[TRY IT] Report the lines of the data below that contain the string "thread".

═══

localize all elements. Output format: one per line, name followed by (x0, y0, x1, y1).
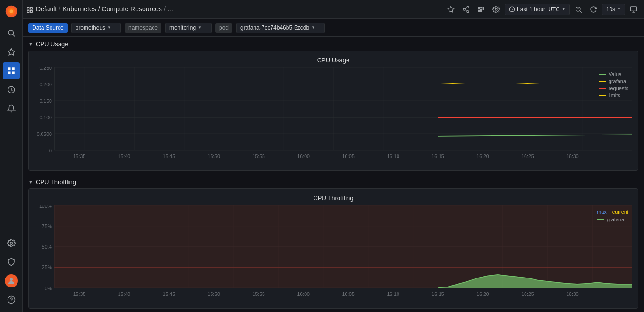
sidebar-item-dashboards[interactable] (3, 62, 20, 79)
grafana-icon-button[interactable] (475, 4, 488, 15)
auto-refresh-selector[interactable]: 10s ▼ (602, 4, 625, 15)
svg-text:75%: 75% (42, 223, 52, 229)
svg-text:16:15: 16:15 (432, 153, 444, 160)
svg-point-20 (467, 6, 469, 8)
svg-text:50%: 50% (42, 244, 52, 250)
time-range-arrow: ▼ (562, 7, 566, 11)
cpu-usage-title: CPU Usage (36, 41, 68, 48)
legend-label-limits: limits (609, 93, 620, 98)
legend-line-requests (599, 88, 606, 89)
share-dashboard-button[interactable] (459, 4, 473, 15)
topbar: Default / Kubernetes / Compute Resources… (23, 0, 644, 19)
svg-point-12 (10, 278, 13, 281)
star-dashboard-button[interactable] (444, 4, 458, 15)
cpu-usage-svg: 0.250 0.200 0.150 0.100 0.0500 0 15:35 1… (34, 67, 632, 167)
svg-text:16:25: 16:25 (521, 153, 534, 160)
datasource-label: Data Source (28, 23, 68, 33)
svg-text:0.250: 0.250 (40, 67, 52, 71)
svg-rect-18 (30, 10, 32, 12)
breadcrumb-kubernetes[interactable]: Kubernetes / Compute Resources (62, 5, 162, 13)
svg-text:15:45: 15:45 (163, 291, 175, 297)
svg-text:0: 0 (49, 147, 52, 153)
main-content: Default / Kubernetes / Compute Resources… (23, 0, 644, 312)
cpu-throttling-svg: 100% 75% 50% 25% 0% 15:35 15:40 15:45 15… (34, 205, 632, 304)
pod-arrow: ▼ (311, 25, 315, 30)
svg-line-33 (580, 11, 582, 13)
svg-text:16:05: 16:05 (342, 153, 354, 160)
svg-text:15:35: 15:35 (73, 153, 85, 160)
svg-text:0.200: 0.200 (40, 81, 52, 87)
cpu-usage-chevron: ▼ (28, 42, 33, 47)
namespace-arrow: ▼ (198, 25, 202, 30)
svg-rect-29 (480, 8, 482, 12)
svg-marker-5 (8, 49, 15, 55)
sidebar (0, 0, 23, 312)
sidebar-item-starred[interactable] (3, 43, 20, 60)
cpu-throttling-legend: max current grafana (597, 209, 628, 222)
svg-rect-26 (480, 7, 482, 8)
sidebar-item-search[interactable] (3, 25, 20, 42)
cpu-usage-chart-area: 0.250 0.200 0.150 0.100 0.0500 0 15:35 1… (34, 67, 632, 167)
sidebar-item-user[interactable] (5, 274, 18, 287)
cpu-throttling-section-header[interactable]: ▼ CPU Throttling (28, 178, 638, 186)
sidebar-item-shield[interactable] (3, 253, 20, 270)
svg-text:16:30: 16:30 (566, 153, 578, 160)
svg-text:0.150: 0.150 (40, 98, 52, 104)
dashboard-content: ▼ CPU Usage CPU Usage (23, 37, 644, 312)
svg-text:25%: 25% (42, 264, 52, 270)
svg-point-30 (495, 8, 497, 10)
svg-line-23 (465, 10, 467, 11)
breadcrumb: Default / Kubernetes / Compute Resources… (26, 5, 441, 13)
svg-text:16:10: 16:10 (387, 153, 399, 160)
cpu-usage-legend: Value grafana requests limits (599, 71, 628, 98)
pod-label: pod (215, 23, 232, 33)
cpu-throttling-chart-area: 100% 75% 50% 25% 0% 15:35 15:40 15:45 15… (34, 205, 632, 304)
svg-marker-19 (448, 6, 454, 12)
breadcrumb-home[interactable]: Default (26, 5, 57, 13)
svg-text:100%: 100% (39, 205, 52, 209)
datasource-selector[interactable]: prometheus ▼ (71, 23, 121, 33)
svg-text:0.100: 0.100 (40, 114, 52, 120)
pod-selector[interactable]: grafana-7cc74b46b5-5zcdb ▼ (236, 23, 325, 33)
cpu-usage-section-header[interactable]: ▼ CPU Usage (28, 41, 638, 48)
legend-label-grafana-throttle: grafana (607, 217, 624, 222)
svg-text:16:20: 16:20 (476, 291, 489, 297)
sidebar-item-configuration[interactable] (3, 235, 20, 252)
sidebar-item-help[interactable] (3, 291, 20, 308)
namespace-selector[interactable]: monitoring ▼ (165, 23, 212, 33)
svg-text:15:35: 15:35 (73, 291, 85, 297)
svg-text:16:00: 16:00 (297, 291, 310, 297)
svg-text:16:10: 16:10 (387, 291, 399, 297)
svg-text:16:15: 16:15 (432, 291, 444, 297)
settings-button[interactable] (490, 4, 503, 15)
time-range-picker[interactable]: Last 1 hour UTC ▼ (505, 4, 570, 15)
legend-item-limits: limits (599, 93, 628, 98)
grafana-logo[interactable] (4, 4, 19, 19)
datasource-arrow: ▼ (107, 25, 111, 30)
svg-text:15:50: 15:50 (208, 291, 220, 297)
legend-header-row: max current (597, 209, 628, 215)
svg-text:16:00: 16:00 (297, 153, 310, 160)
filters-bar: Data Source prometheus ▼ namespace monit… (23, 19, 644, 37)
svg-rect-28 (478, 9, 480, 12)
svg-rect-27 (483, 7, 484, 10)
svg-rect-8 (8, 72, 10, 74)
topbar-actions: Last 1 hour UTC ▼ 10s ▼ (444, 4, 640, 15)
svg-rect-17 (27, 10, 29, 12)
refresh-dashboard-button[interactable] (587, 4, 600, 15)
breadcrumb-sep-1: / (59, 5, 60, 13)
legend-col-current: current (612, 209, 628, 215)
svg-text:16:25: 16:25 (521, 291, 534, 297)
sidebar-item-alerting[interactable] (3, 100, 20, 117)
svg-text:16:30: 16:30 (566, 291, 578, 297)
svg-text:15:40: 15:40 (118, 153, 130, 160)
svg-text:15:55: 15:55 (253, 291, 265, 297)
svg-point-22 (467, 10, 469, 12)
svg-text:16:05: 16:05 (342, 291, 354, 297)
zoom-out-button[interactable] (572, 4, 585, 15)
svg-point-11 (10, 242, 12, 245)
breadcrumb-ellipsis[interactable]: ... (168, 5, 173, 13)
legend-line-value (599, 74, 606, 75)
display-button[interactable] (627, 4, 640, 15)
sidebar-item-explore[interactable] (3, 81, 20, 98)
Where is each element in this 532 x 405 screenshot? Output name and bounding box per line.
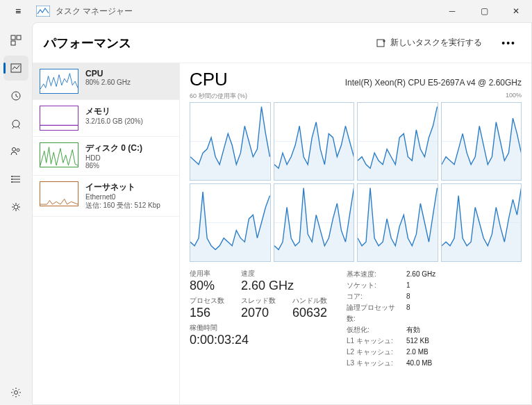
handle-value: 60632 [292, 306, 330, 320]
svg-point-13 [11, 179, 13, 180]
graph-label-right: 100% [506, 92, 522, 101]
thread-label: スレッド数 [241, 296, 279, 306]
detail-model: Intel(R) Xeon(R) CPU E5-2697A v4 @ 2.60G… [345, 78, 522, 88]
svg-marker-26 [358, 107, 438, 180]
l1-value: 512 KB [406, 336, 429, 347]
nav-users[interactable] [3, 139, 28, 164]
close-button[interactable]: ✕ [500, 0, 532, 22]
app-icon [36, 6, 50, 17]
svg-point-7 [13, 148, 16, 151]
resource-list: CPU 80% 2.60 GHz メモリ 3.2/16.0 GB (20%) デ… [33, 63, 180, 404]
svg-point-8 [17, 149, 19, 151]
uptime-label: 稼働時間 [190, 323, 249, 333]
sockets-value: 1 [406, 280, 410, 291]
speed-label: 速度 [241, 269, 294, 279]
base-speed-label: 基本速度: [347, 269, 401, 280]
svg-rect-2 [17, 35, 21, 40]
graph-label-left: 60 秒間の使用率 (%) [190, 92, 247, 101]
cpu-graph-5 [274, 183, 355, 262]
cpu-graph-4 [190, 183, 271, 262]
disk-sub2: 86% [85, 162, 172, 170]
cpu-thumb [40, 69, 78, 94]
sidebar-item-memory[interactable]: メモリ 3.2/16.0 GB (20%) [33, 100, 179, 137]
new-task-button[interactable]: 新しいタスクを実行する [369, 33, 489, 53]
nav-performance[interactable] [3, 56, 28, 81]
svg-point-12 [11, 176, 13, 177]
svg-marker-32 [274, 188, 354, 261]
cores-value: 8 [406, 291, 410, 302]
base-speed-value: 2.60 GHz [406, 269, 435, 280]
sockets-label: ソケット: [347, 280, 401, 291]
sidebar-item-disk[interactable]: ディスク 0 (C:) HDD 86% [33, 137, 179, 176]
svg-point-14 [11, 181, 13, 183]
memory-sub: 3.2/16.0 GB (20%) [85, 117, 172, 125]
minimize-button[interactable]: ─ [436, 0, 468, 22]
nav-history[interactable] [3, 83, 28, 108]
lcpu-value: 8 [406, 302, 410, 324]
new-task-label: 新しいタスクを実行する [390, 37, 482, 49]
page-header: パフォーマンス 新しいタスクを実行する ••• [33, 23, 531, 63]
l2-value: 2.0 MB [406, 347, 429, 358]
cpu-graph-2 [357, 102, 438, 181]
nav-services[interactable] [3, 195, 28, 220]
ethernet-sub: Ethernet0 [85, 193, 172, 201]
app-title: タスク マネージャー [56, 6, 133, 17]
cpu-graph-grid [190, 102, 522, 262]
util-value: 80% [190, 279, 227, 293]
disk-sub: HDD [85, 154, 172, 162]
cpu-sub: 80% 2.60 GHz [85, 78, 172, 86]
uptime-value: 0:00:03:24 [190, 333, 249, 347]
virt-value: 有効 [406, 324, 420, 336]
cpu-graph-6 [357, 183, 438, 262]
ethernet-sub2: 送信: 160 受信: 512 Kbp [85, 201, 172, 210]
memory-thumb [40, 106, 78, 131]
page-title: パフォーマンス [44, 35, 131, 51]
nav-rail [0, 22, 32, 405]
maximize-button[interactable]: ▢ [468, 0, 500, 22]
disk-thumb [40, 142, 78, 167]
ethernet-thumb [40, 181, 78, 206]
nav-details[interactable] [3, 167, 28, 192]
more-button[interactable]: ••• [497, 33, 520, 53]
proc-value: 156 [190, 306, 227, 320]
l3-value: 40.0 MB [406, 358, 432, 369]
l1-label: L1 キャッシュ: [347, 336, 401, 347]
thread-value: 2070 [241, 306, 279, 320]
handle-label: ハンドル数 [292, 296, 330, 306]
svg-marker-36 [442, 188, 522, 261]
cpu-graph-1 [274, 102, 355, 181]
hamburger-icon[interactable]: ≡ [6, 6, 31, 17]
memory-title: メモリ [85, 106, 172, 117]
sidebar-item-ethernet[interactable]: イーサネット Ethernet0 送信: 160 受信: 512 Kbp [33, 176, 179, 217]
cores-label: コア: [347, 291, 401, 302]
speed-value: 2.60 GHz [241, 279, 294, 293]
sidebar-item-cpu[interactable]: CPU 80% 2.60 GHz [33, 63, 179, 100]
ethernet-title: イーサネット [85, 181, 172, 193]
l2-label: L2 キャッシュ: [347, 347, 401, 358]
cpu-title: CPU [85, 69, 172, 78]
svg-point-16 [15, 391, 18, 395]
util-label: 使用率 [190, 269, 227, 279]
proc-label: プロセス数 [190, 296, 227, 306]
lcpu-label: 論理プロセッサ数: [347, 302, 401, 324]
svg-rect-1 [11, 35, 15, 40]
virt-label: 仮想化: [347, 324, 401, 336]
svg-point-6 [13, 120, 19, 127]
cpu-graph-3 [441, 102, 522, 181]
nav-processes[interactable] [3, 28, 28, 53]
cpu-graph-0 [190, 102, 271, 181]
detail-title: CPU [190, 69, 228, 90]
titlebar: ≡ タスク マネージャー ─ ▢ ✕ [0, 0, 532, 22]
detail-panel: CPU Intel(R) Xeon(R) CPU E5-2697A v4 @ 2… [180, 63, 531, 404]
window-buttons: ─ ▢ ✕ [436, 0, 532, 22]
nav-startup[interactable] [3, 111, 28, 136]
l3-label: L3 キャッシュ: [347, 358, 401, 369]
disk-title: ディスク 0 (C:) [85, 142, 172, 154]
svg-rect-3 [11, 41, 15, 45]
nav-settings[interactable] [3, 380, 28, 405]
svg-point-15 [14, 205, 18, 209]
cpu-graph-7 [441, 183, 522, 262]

═══

[WRITTEN SOLUTION]
thread-label: スレッド数 [241, 296, 279, 306]
thread-value: 2070 [241, 306, 279, 320]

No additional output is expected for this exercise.